The output is the line containing "pit-CAD nabízí efektivní" plus every later line down to the end of the listing below, copied exactly. No pictures belong in it.

---------- DATA SHOWN

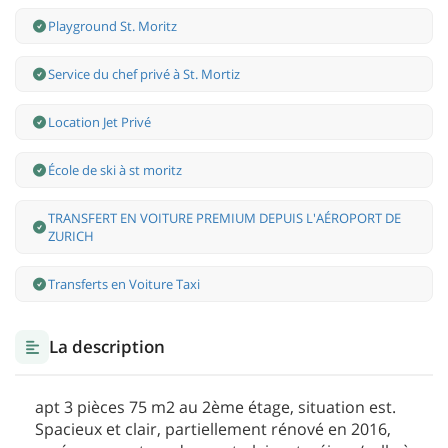
Playground St. Moritz
Service du chef privé à St. Mortiz
Location Jet Privé
École de ski à st moritz
TRANSFERT EN VOITURE PREMIUM DEPUIS L'AÉROPORT DE
ZURICH
Transferts en Voiture Taxi
La description
apt 3 pièces 75 m2 au 2ème étage, situation est.
Spacieux et clair, partiellement rénové en 2016,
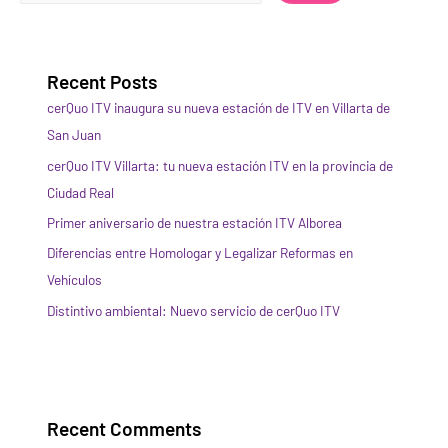
Recent Posts
cerQuo ITV inaugura su nueva estación de ITV en Villarta de
San Juan
cerQuo ITV Villarta: tu nueva estación ITV en la provincia de
Ciudad Real
Primer aniversario de nuestra estación ITV Alborea
Diferencias entre Homologar y Legalizar Reformas en
Vehículos
Distintivo ambiental: Nuevo servicio de cerQuo ITV
Recent Comments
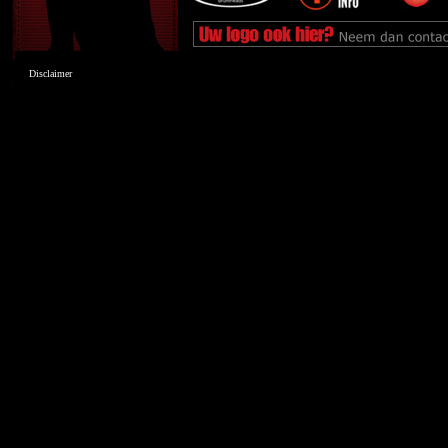
Disclaimer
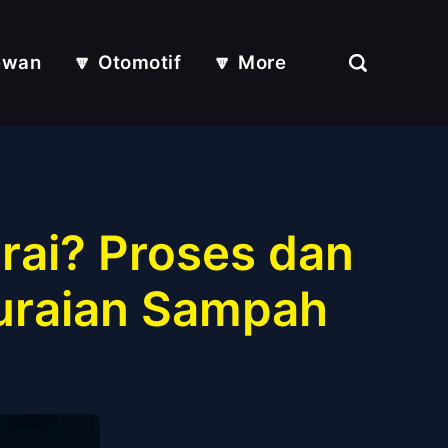
ewan
🔽 Otomotif
🔽 More
rai? Proses dan
uraian Sampah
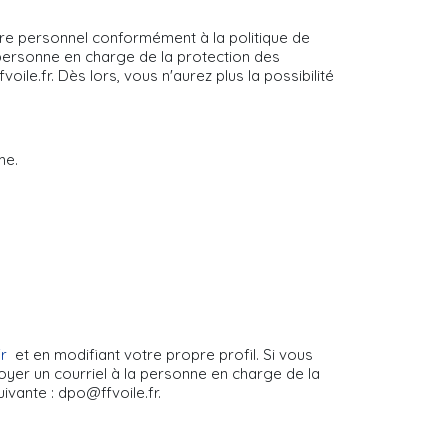
ère personnel conformément à la politique de
a personne en charge de la protection des
le.fr. Dès lors, vous n'aurez plus la possibilité
me.
fr
et en modifiant votre propre profil. Si vous
yer un courriel à la personne en charge de la
ivante : dpo@ffvoile.fr.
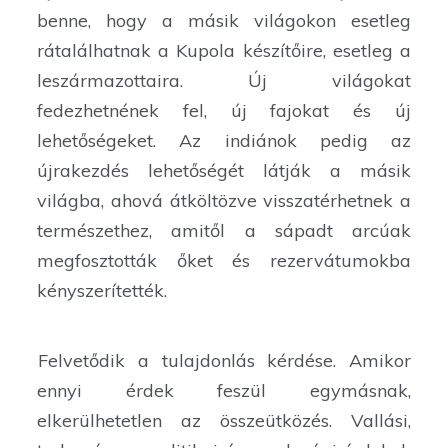
benne, hogy a másik világokon esetleg
rátalálhatnak a Kupola készítőire, esetleg a
leszármazottaira. Új világokat
fedezhetnének fel, új fajokat és új
lehetőségeket. Az indiánok pedig az
újrakezdés lehetőségét látják a másik
világba, ahová átköltözve visszatérhetnek a
természethez, amitől a sápadt arcúak
megfosztották őket és rezervátumokba
kényszerítették.
Felvetődik a tulajdonlás kérdése. Amikor
ennyi érdek feszül egymásnak,
elkerülhetetlen az összeütközés. Vallási,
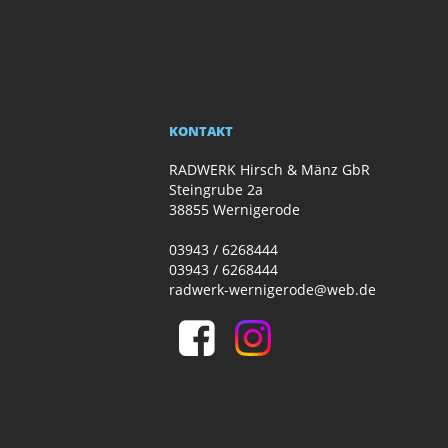
KONTAKT
RADWERK Hirsch & Mänz GbR
Steingrube 2a
38855 Wernigerode
03943 / 6268444
03943 / 6268444
radwerk-wernigerode@web.de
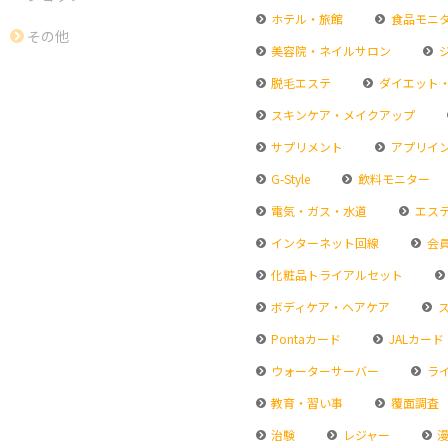
ホテル・旅館
食品モニ
その他
美容院・ネイルサロン
脱毛エステ
ダイエット
スキンケア・メイクアップ
サプリメント
アプリイ
G-Style
飲料モニター
電気・ガス・水道
エス
インターネット回線
会
化粧品トライアルセット
ボディケア・ヘアケア
ス
Pontaカード
JALカード
ウォーターサーバー
ラ
教育・習い事
覆面調査
治験
レジャー
漫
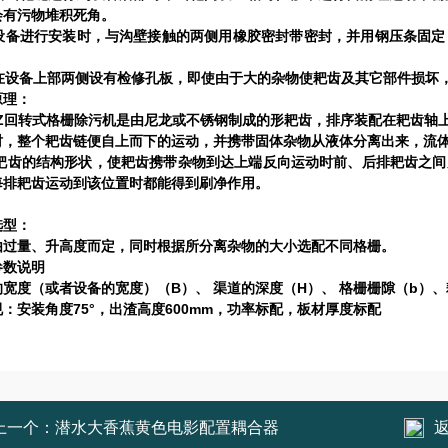
会有污物堆积死角。
设备进行安装时，与沟壁接触的两侧用橡胶密封带密封，并用钢压条固定
。
在设备上部两侧设有检修孔板，即使由于大的杂物使耙齿及其它部件损坏
原理：
Z
回转式格栅除污机是由尼龙或不锈钢制成的形耙齿，排序装配在耙齿轴
时，整个耙齿链便自上而下的运动，并携带固体杂物从液体分离出来，流
耙齿的结构形状，使耙齿携带杂物到达上端反向运动时前、后排耙齿之间
每排耙齿运动到该位置时都能得到刷净作用。
选型：
由过量、升高度而定，同时根据所分离杂物的大小选配不同格栅。
参数说明
B
H
b
的宽度（或者设备的宽度）（
）、
渠道的深度（
）、
格栅栅隙（
）、
75°
600mm
规：安装角度
，出渣高度
，功率标配，板材厚度标配
上一个：
潜水大香蕉黄色电影配置耦合器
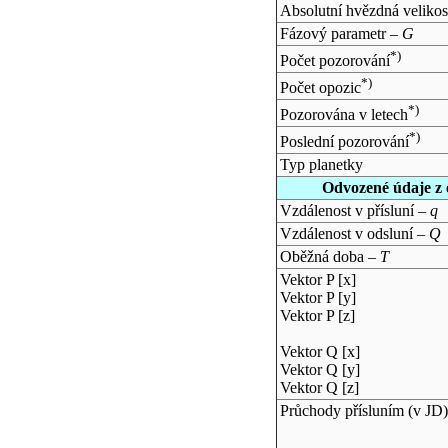
Absolutní hvězdná velikos
Fázový parametr –
G
*)
Počet pozorování
*)
Počet opozic
*)
Pozorována v letech
*)
Poslední pozorování
Typ planetky
Odvozené údaje z 
Vzdálenost v přísluní –
q
Vzdálenost v odsluní –
Q
Oběžná doba –
T
Vektor P [x]
Vektor P [y]
Vektor P [z]
Vektor Q [x]
Vektor Q [y]
Vektor Q [z]
Průchody přísluním (v
JD
)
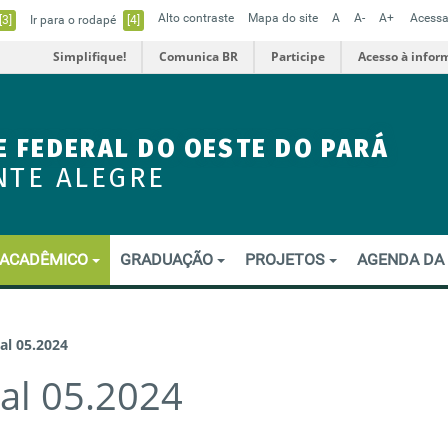
Alto contraste
Mapa do site
A
A-
A+
Acessa
[3]
Ir para o rodapé
[4]
Simplifique!
Comunica BR
Participe
Acesso à infor
E FEDERAL DO OESTE DO PARÁ
NTE ALEGRE
ACADÊMICO
GRADUAÇÃO
PROJETOS
AGENDA DA
al 05.2024
tal 05.2024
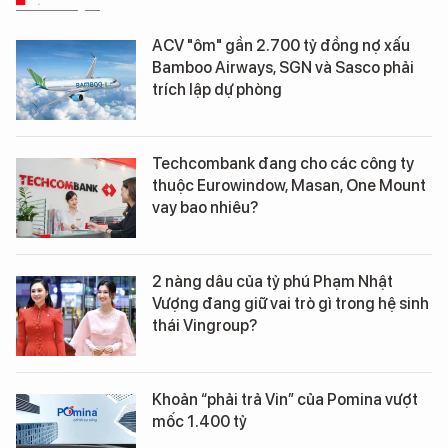
ACV "ôm" gần 2.700 tỷ đồng nợ xấu
Bamboo Airways, SGN và Sasco phải
trích lập dự phòng
Techcombank đang cho các công ty
thuộc Eurowindow, Masan, One Mount
vay bao nhiêu?
2 nàng dâu của tỷ phú Phạm Nhật
Vượng đang giữ vai trò gì trong hệ sinh
thái Vingroup?
Khoản “phải trả Vin” của Pomina vượt
mốc 1.400 tỷ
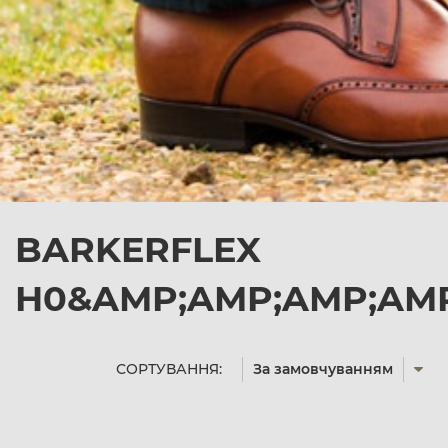
BARKERFLEX
H0&AMP;AMP;AMP;AMP;
СОРТУВАННЯ:
За замовчуванням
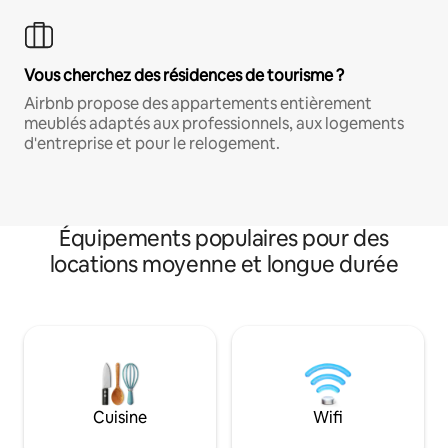
Vous cherchez des résidences de tourisme ?
Airbnb propose des appartements entièrement
meublés adaptés aux professionnels, aux logements
d'entreprise et pour le relogement.
Équipements populaires pour des
locations moyenne et longue durée
Cuisine
Wifi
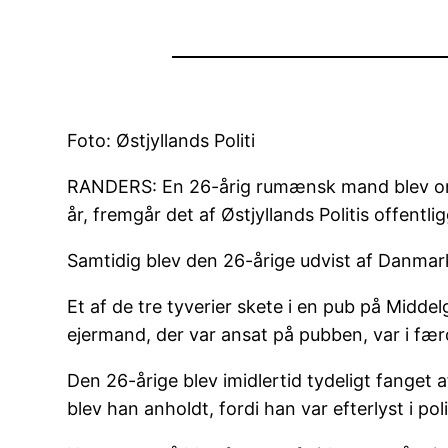
Foto: Østjyllands Politi
RANDERS: En 26-årig rumænsk mand blev onsda
år, fremgår det af Østjyllands Politis offentl
Samtidig blev den 26-årige udvist af Danmark o
Et af de tre tyverier skete i en pub på Middel
ejermand, der var ansat på pubben, var i færd
Den 26-årige blev imidlertid tydeligt fanget 
blev han anholdt, fordi han var efterlyst i pol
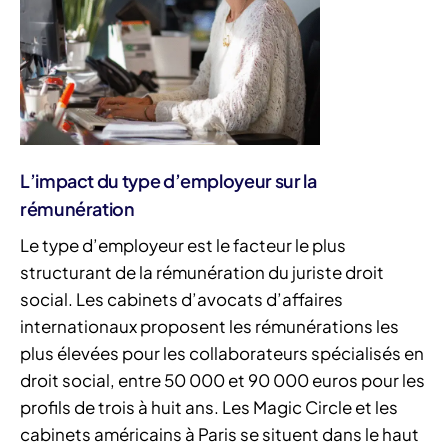
L’impact du type d’employeur sur la
rémunération
Le type d’employeur est le facteur le plus
structurant de la rémunération du juriste droit
social. Les cabinets d’avocats d’affaires
internationaux proposent les rémunérations les
plus élevées pour les collaborateurs spécialisés en
droit social, entre 50 000 et 90 000 euros pour les
profils de trois à huit ans. Les Magic Circle et les
cabinets américains à Paris se situent dans le haut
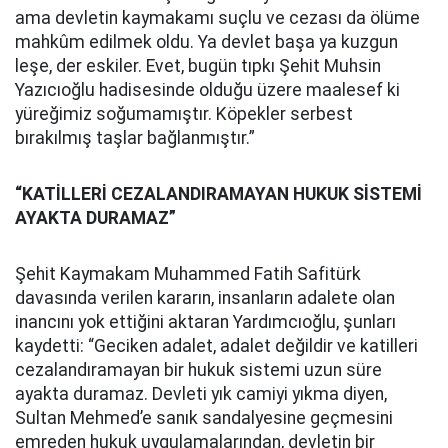
ama devletin kaymakamı suçlu ve cezası da ölüme
mahkûm edilmek oldu. Ya devlet başa ya kuzgun
leşe, der eskiler. Evet, bugün tıpkı Şehit Muhsin
Yazıcıoğlu hadisesinde olduğu üzere maalesef ki
yüreğimiz soğumamıştır. Köpekler serbest
bırakılmış taşlar bağlanmıştır.”
“KATİLLERİ CEZALANDIRAMAYAN HUKUK SİSTEMİ
AYAKTA DURAMAZ”
Şehit Kaymakam Muhammed Fatih Safitürk
davasında verilen kararın, insanların adalete olan
inancını yok ettiğini aktaran Yardımcıoğlu, şunları
kaydetti: “Geciken adalet, adalet değildir ve katilleri
cezalandıramayan bir hukuk sistemi uzun süre
ayakta duramaz. Devleti yık camiyi yıkma diyen,
Sultan Mehmed’e sanık sandalyesine geçmesini
emreden hukuk uygulamalarından, devletin bir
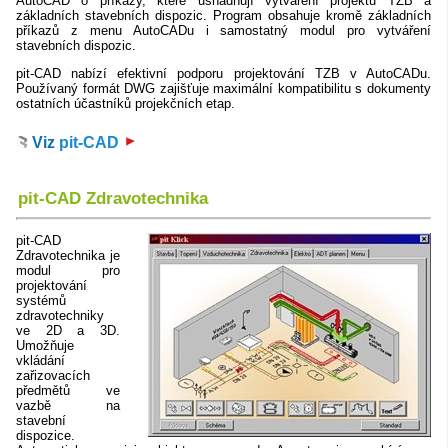
AutoCAD o příkazy, které usnadňují vytváření projektů TZB a
základních stavebních dispozic. Program obsahuje kromě základních
příkazů z menu AutoCADu i samostatný modul pro vytváření
stavebních dispozic.
pit-CAD nabízí efektivní podporu projektování TZB v AutoCADu.
Používaný formát DWG zajišťuje maximální kompatibilitu s dokumenty
ostatních účastníků projekčních etap.
Viz
pit-CAD
pit-CAD Zdravotechnika
pit-CAD
Zdravotechnika je
modul pro
projektování
systémů
zdravotechniky
ve 2D a 3D.
Umožňuje
vkládání
zařizovacích
předmětů ve
vazbě na
stavební
dispozice.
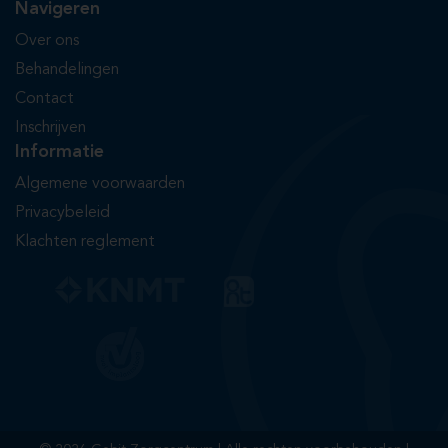
Navigeren
Over ons
Behandelingen
Contact
Inschrijven
Informatie
Algemene voorwaarden
Privacybeleid
Klachten reglement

--------------------

REPLY TO THE EXERCISE:
pit-CAD nabízí efektivní podporu projektování TZB v AutoCADu.
Používaný formát DWG zajišťuje maximální kompatibilitu s dokumenty
ostatních účastníků projekčních etap.
Viz
pit-CAD
pit-CAD Zdravotechnika
pit-CAD
Zdravotechnika je
modul pro
projektování
systémů
zdravotechniky
ve 2D a 3D.
Umožňuje
vkládání
zařizovacích
předmětů ve
vazbě na
stavební
dispozice.
Navigeren
Over ons
Behandelingen
Contact
Inschrijven
Informatie
Algemene voorwaarden
Privacybeleid
Klachten reglement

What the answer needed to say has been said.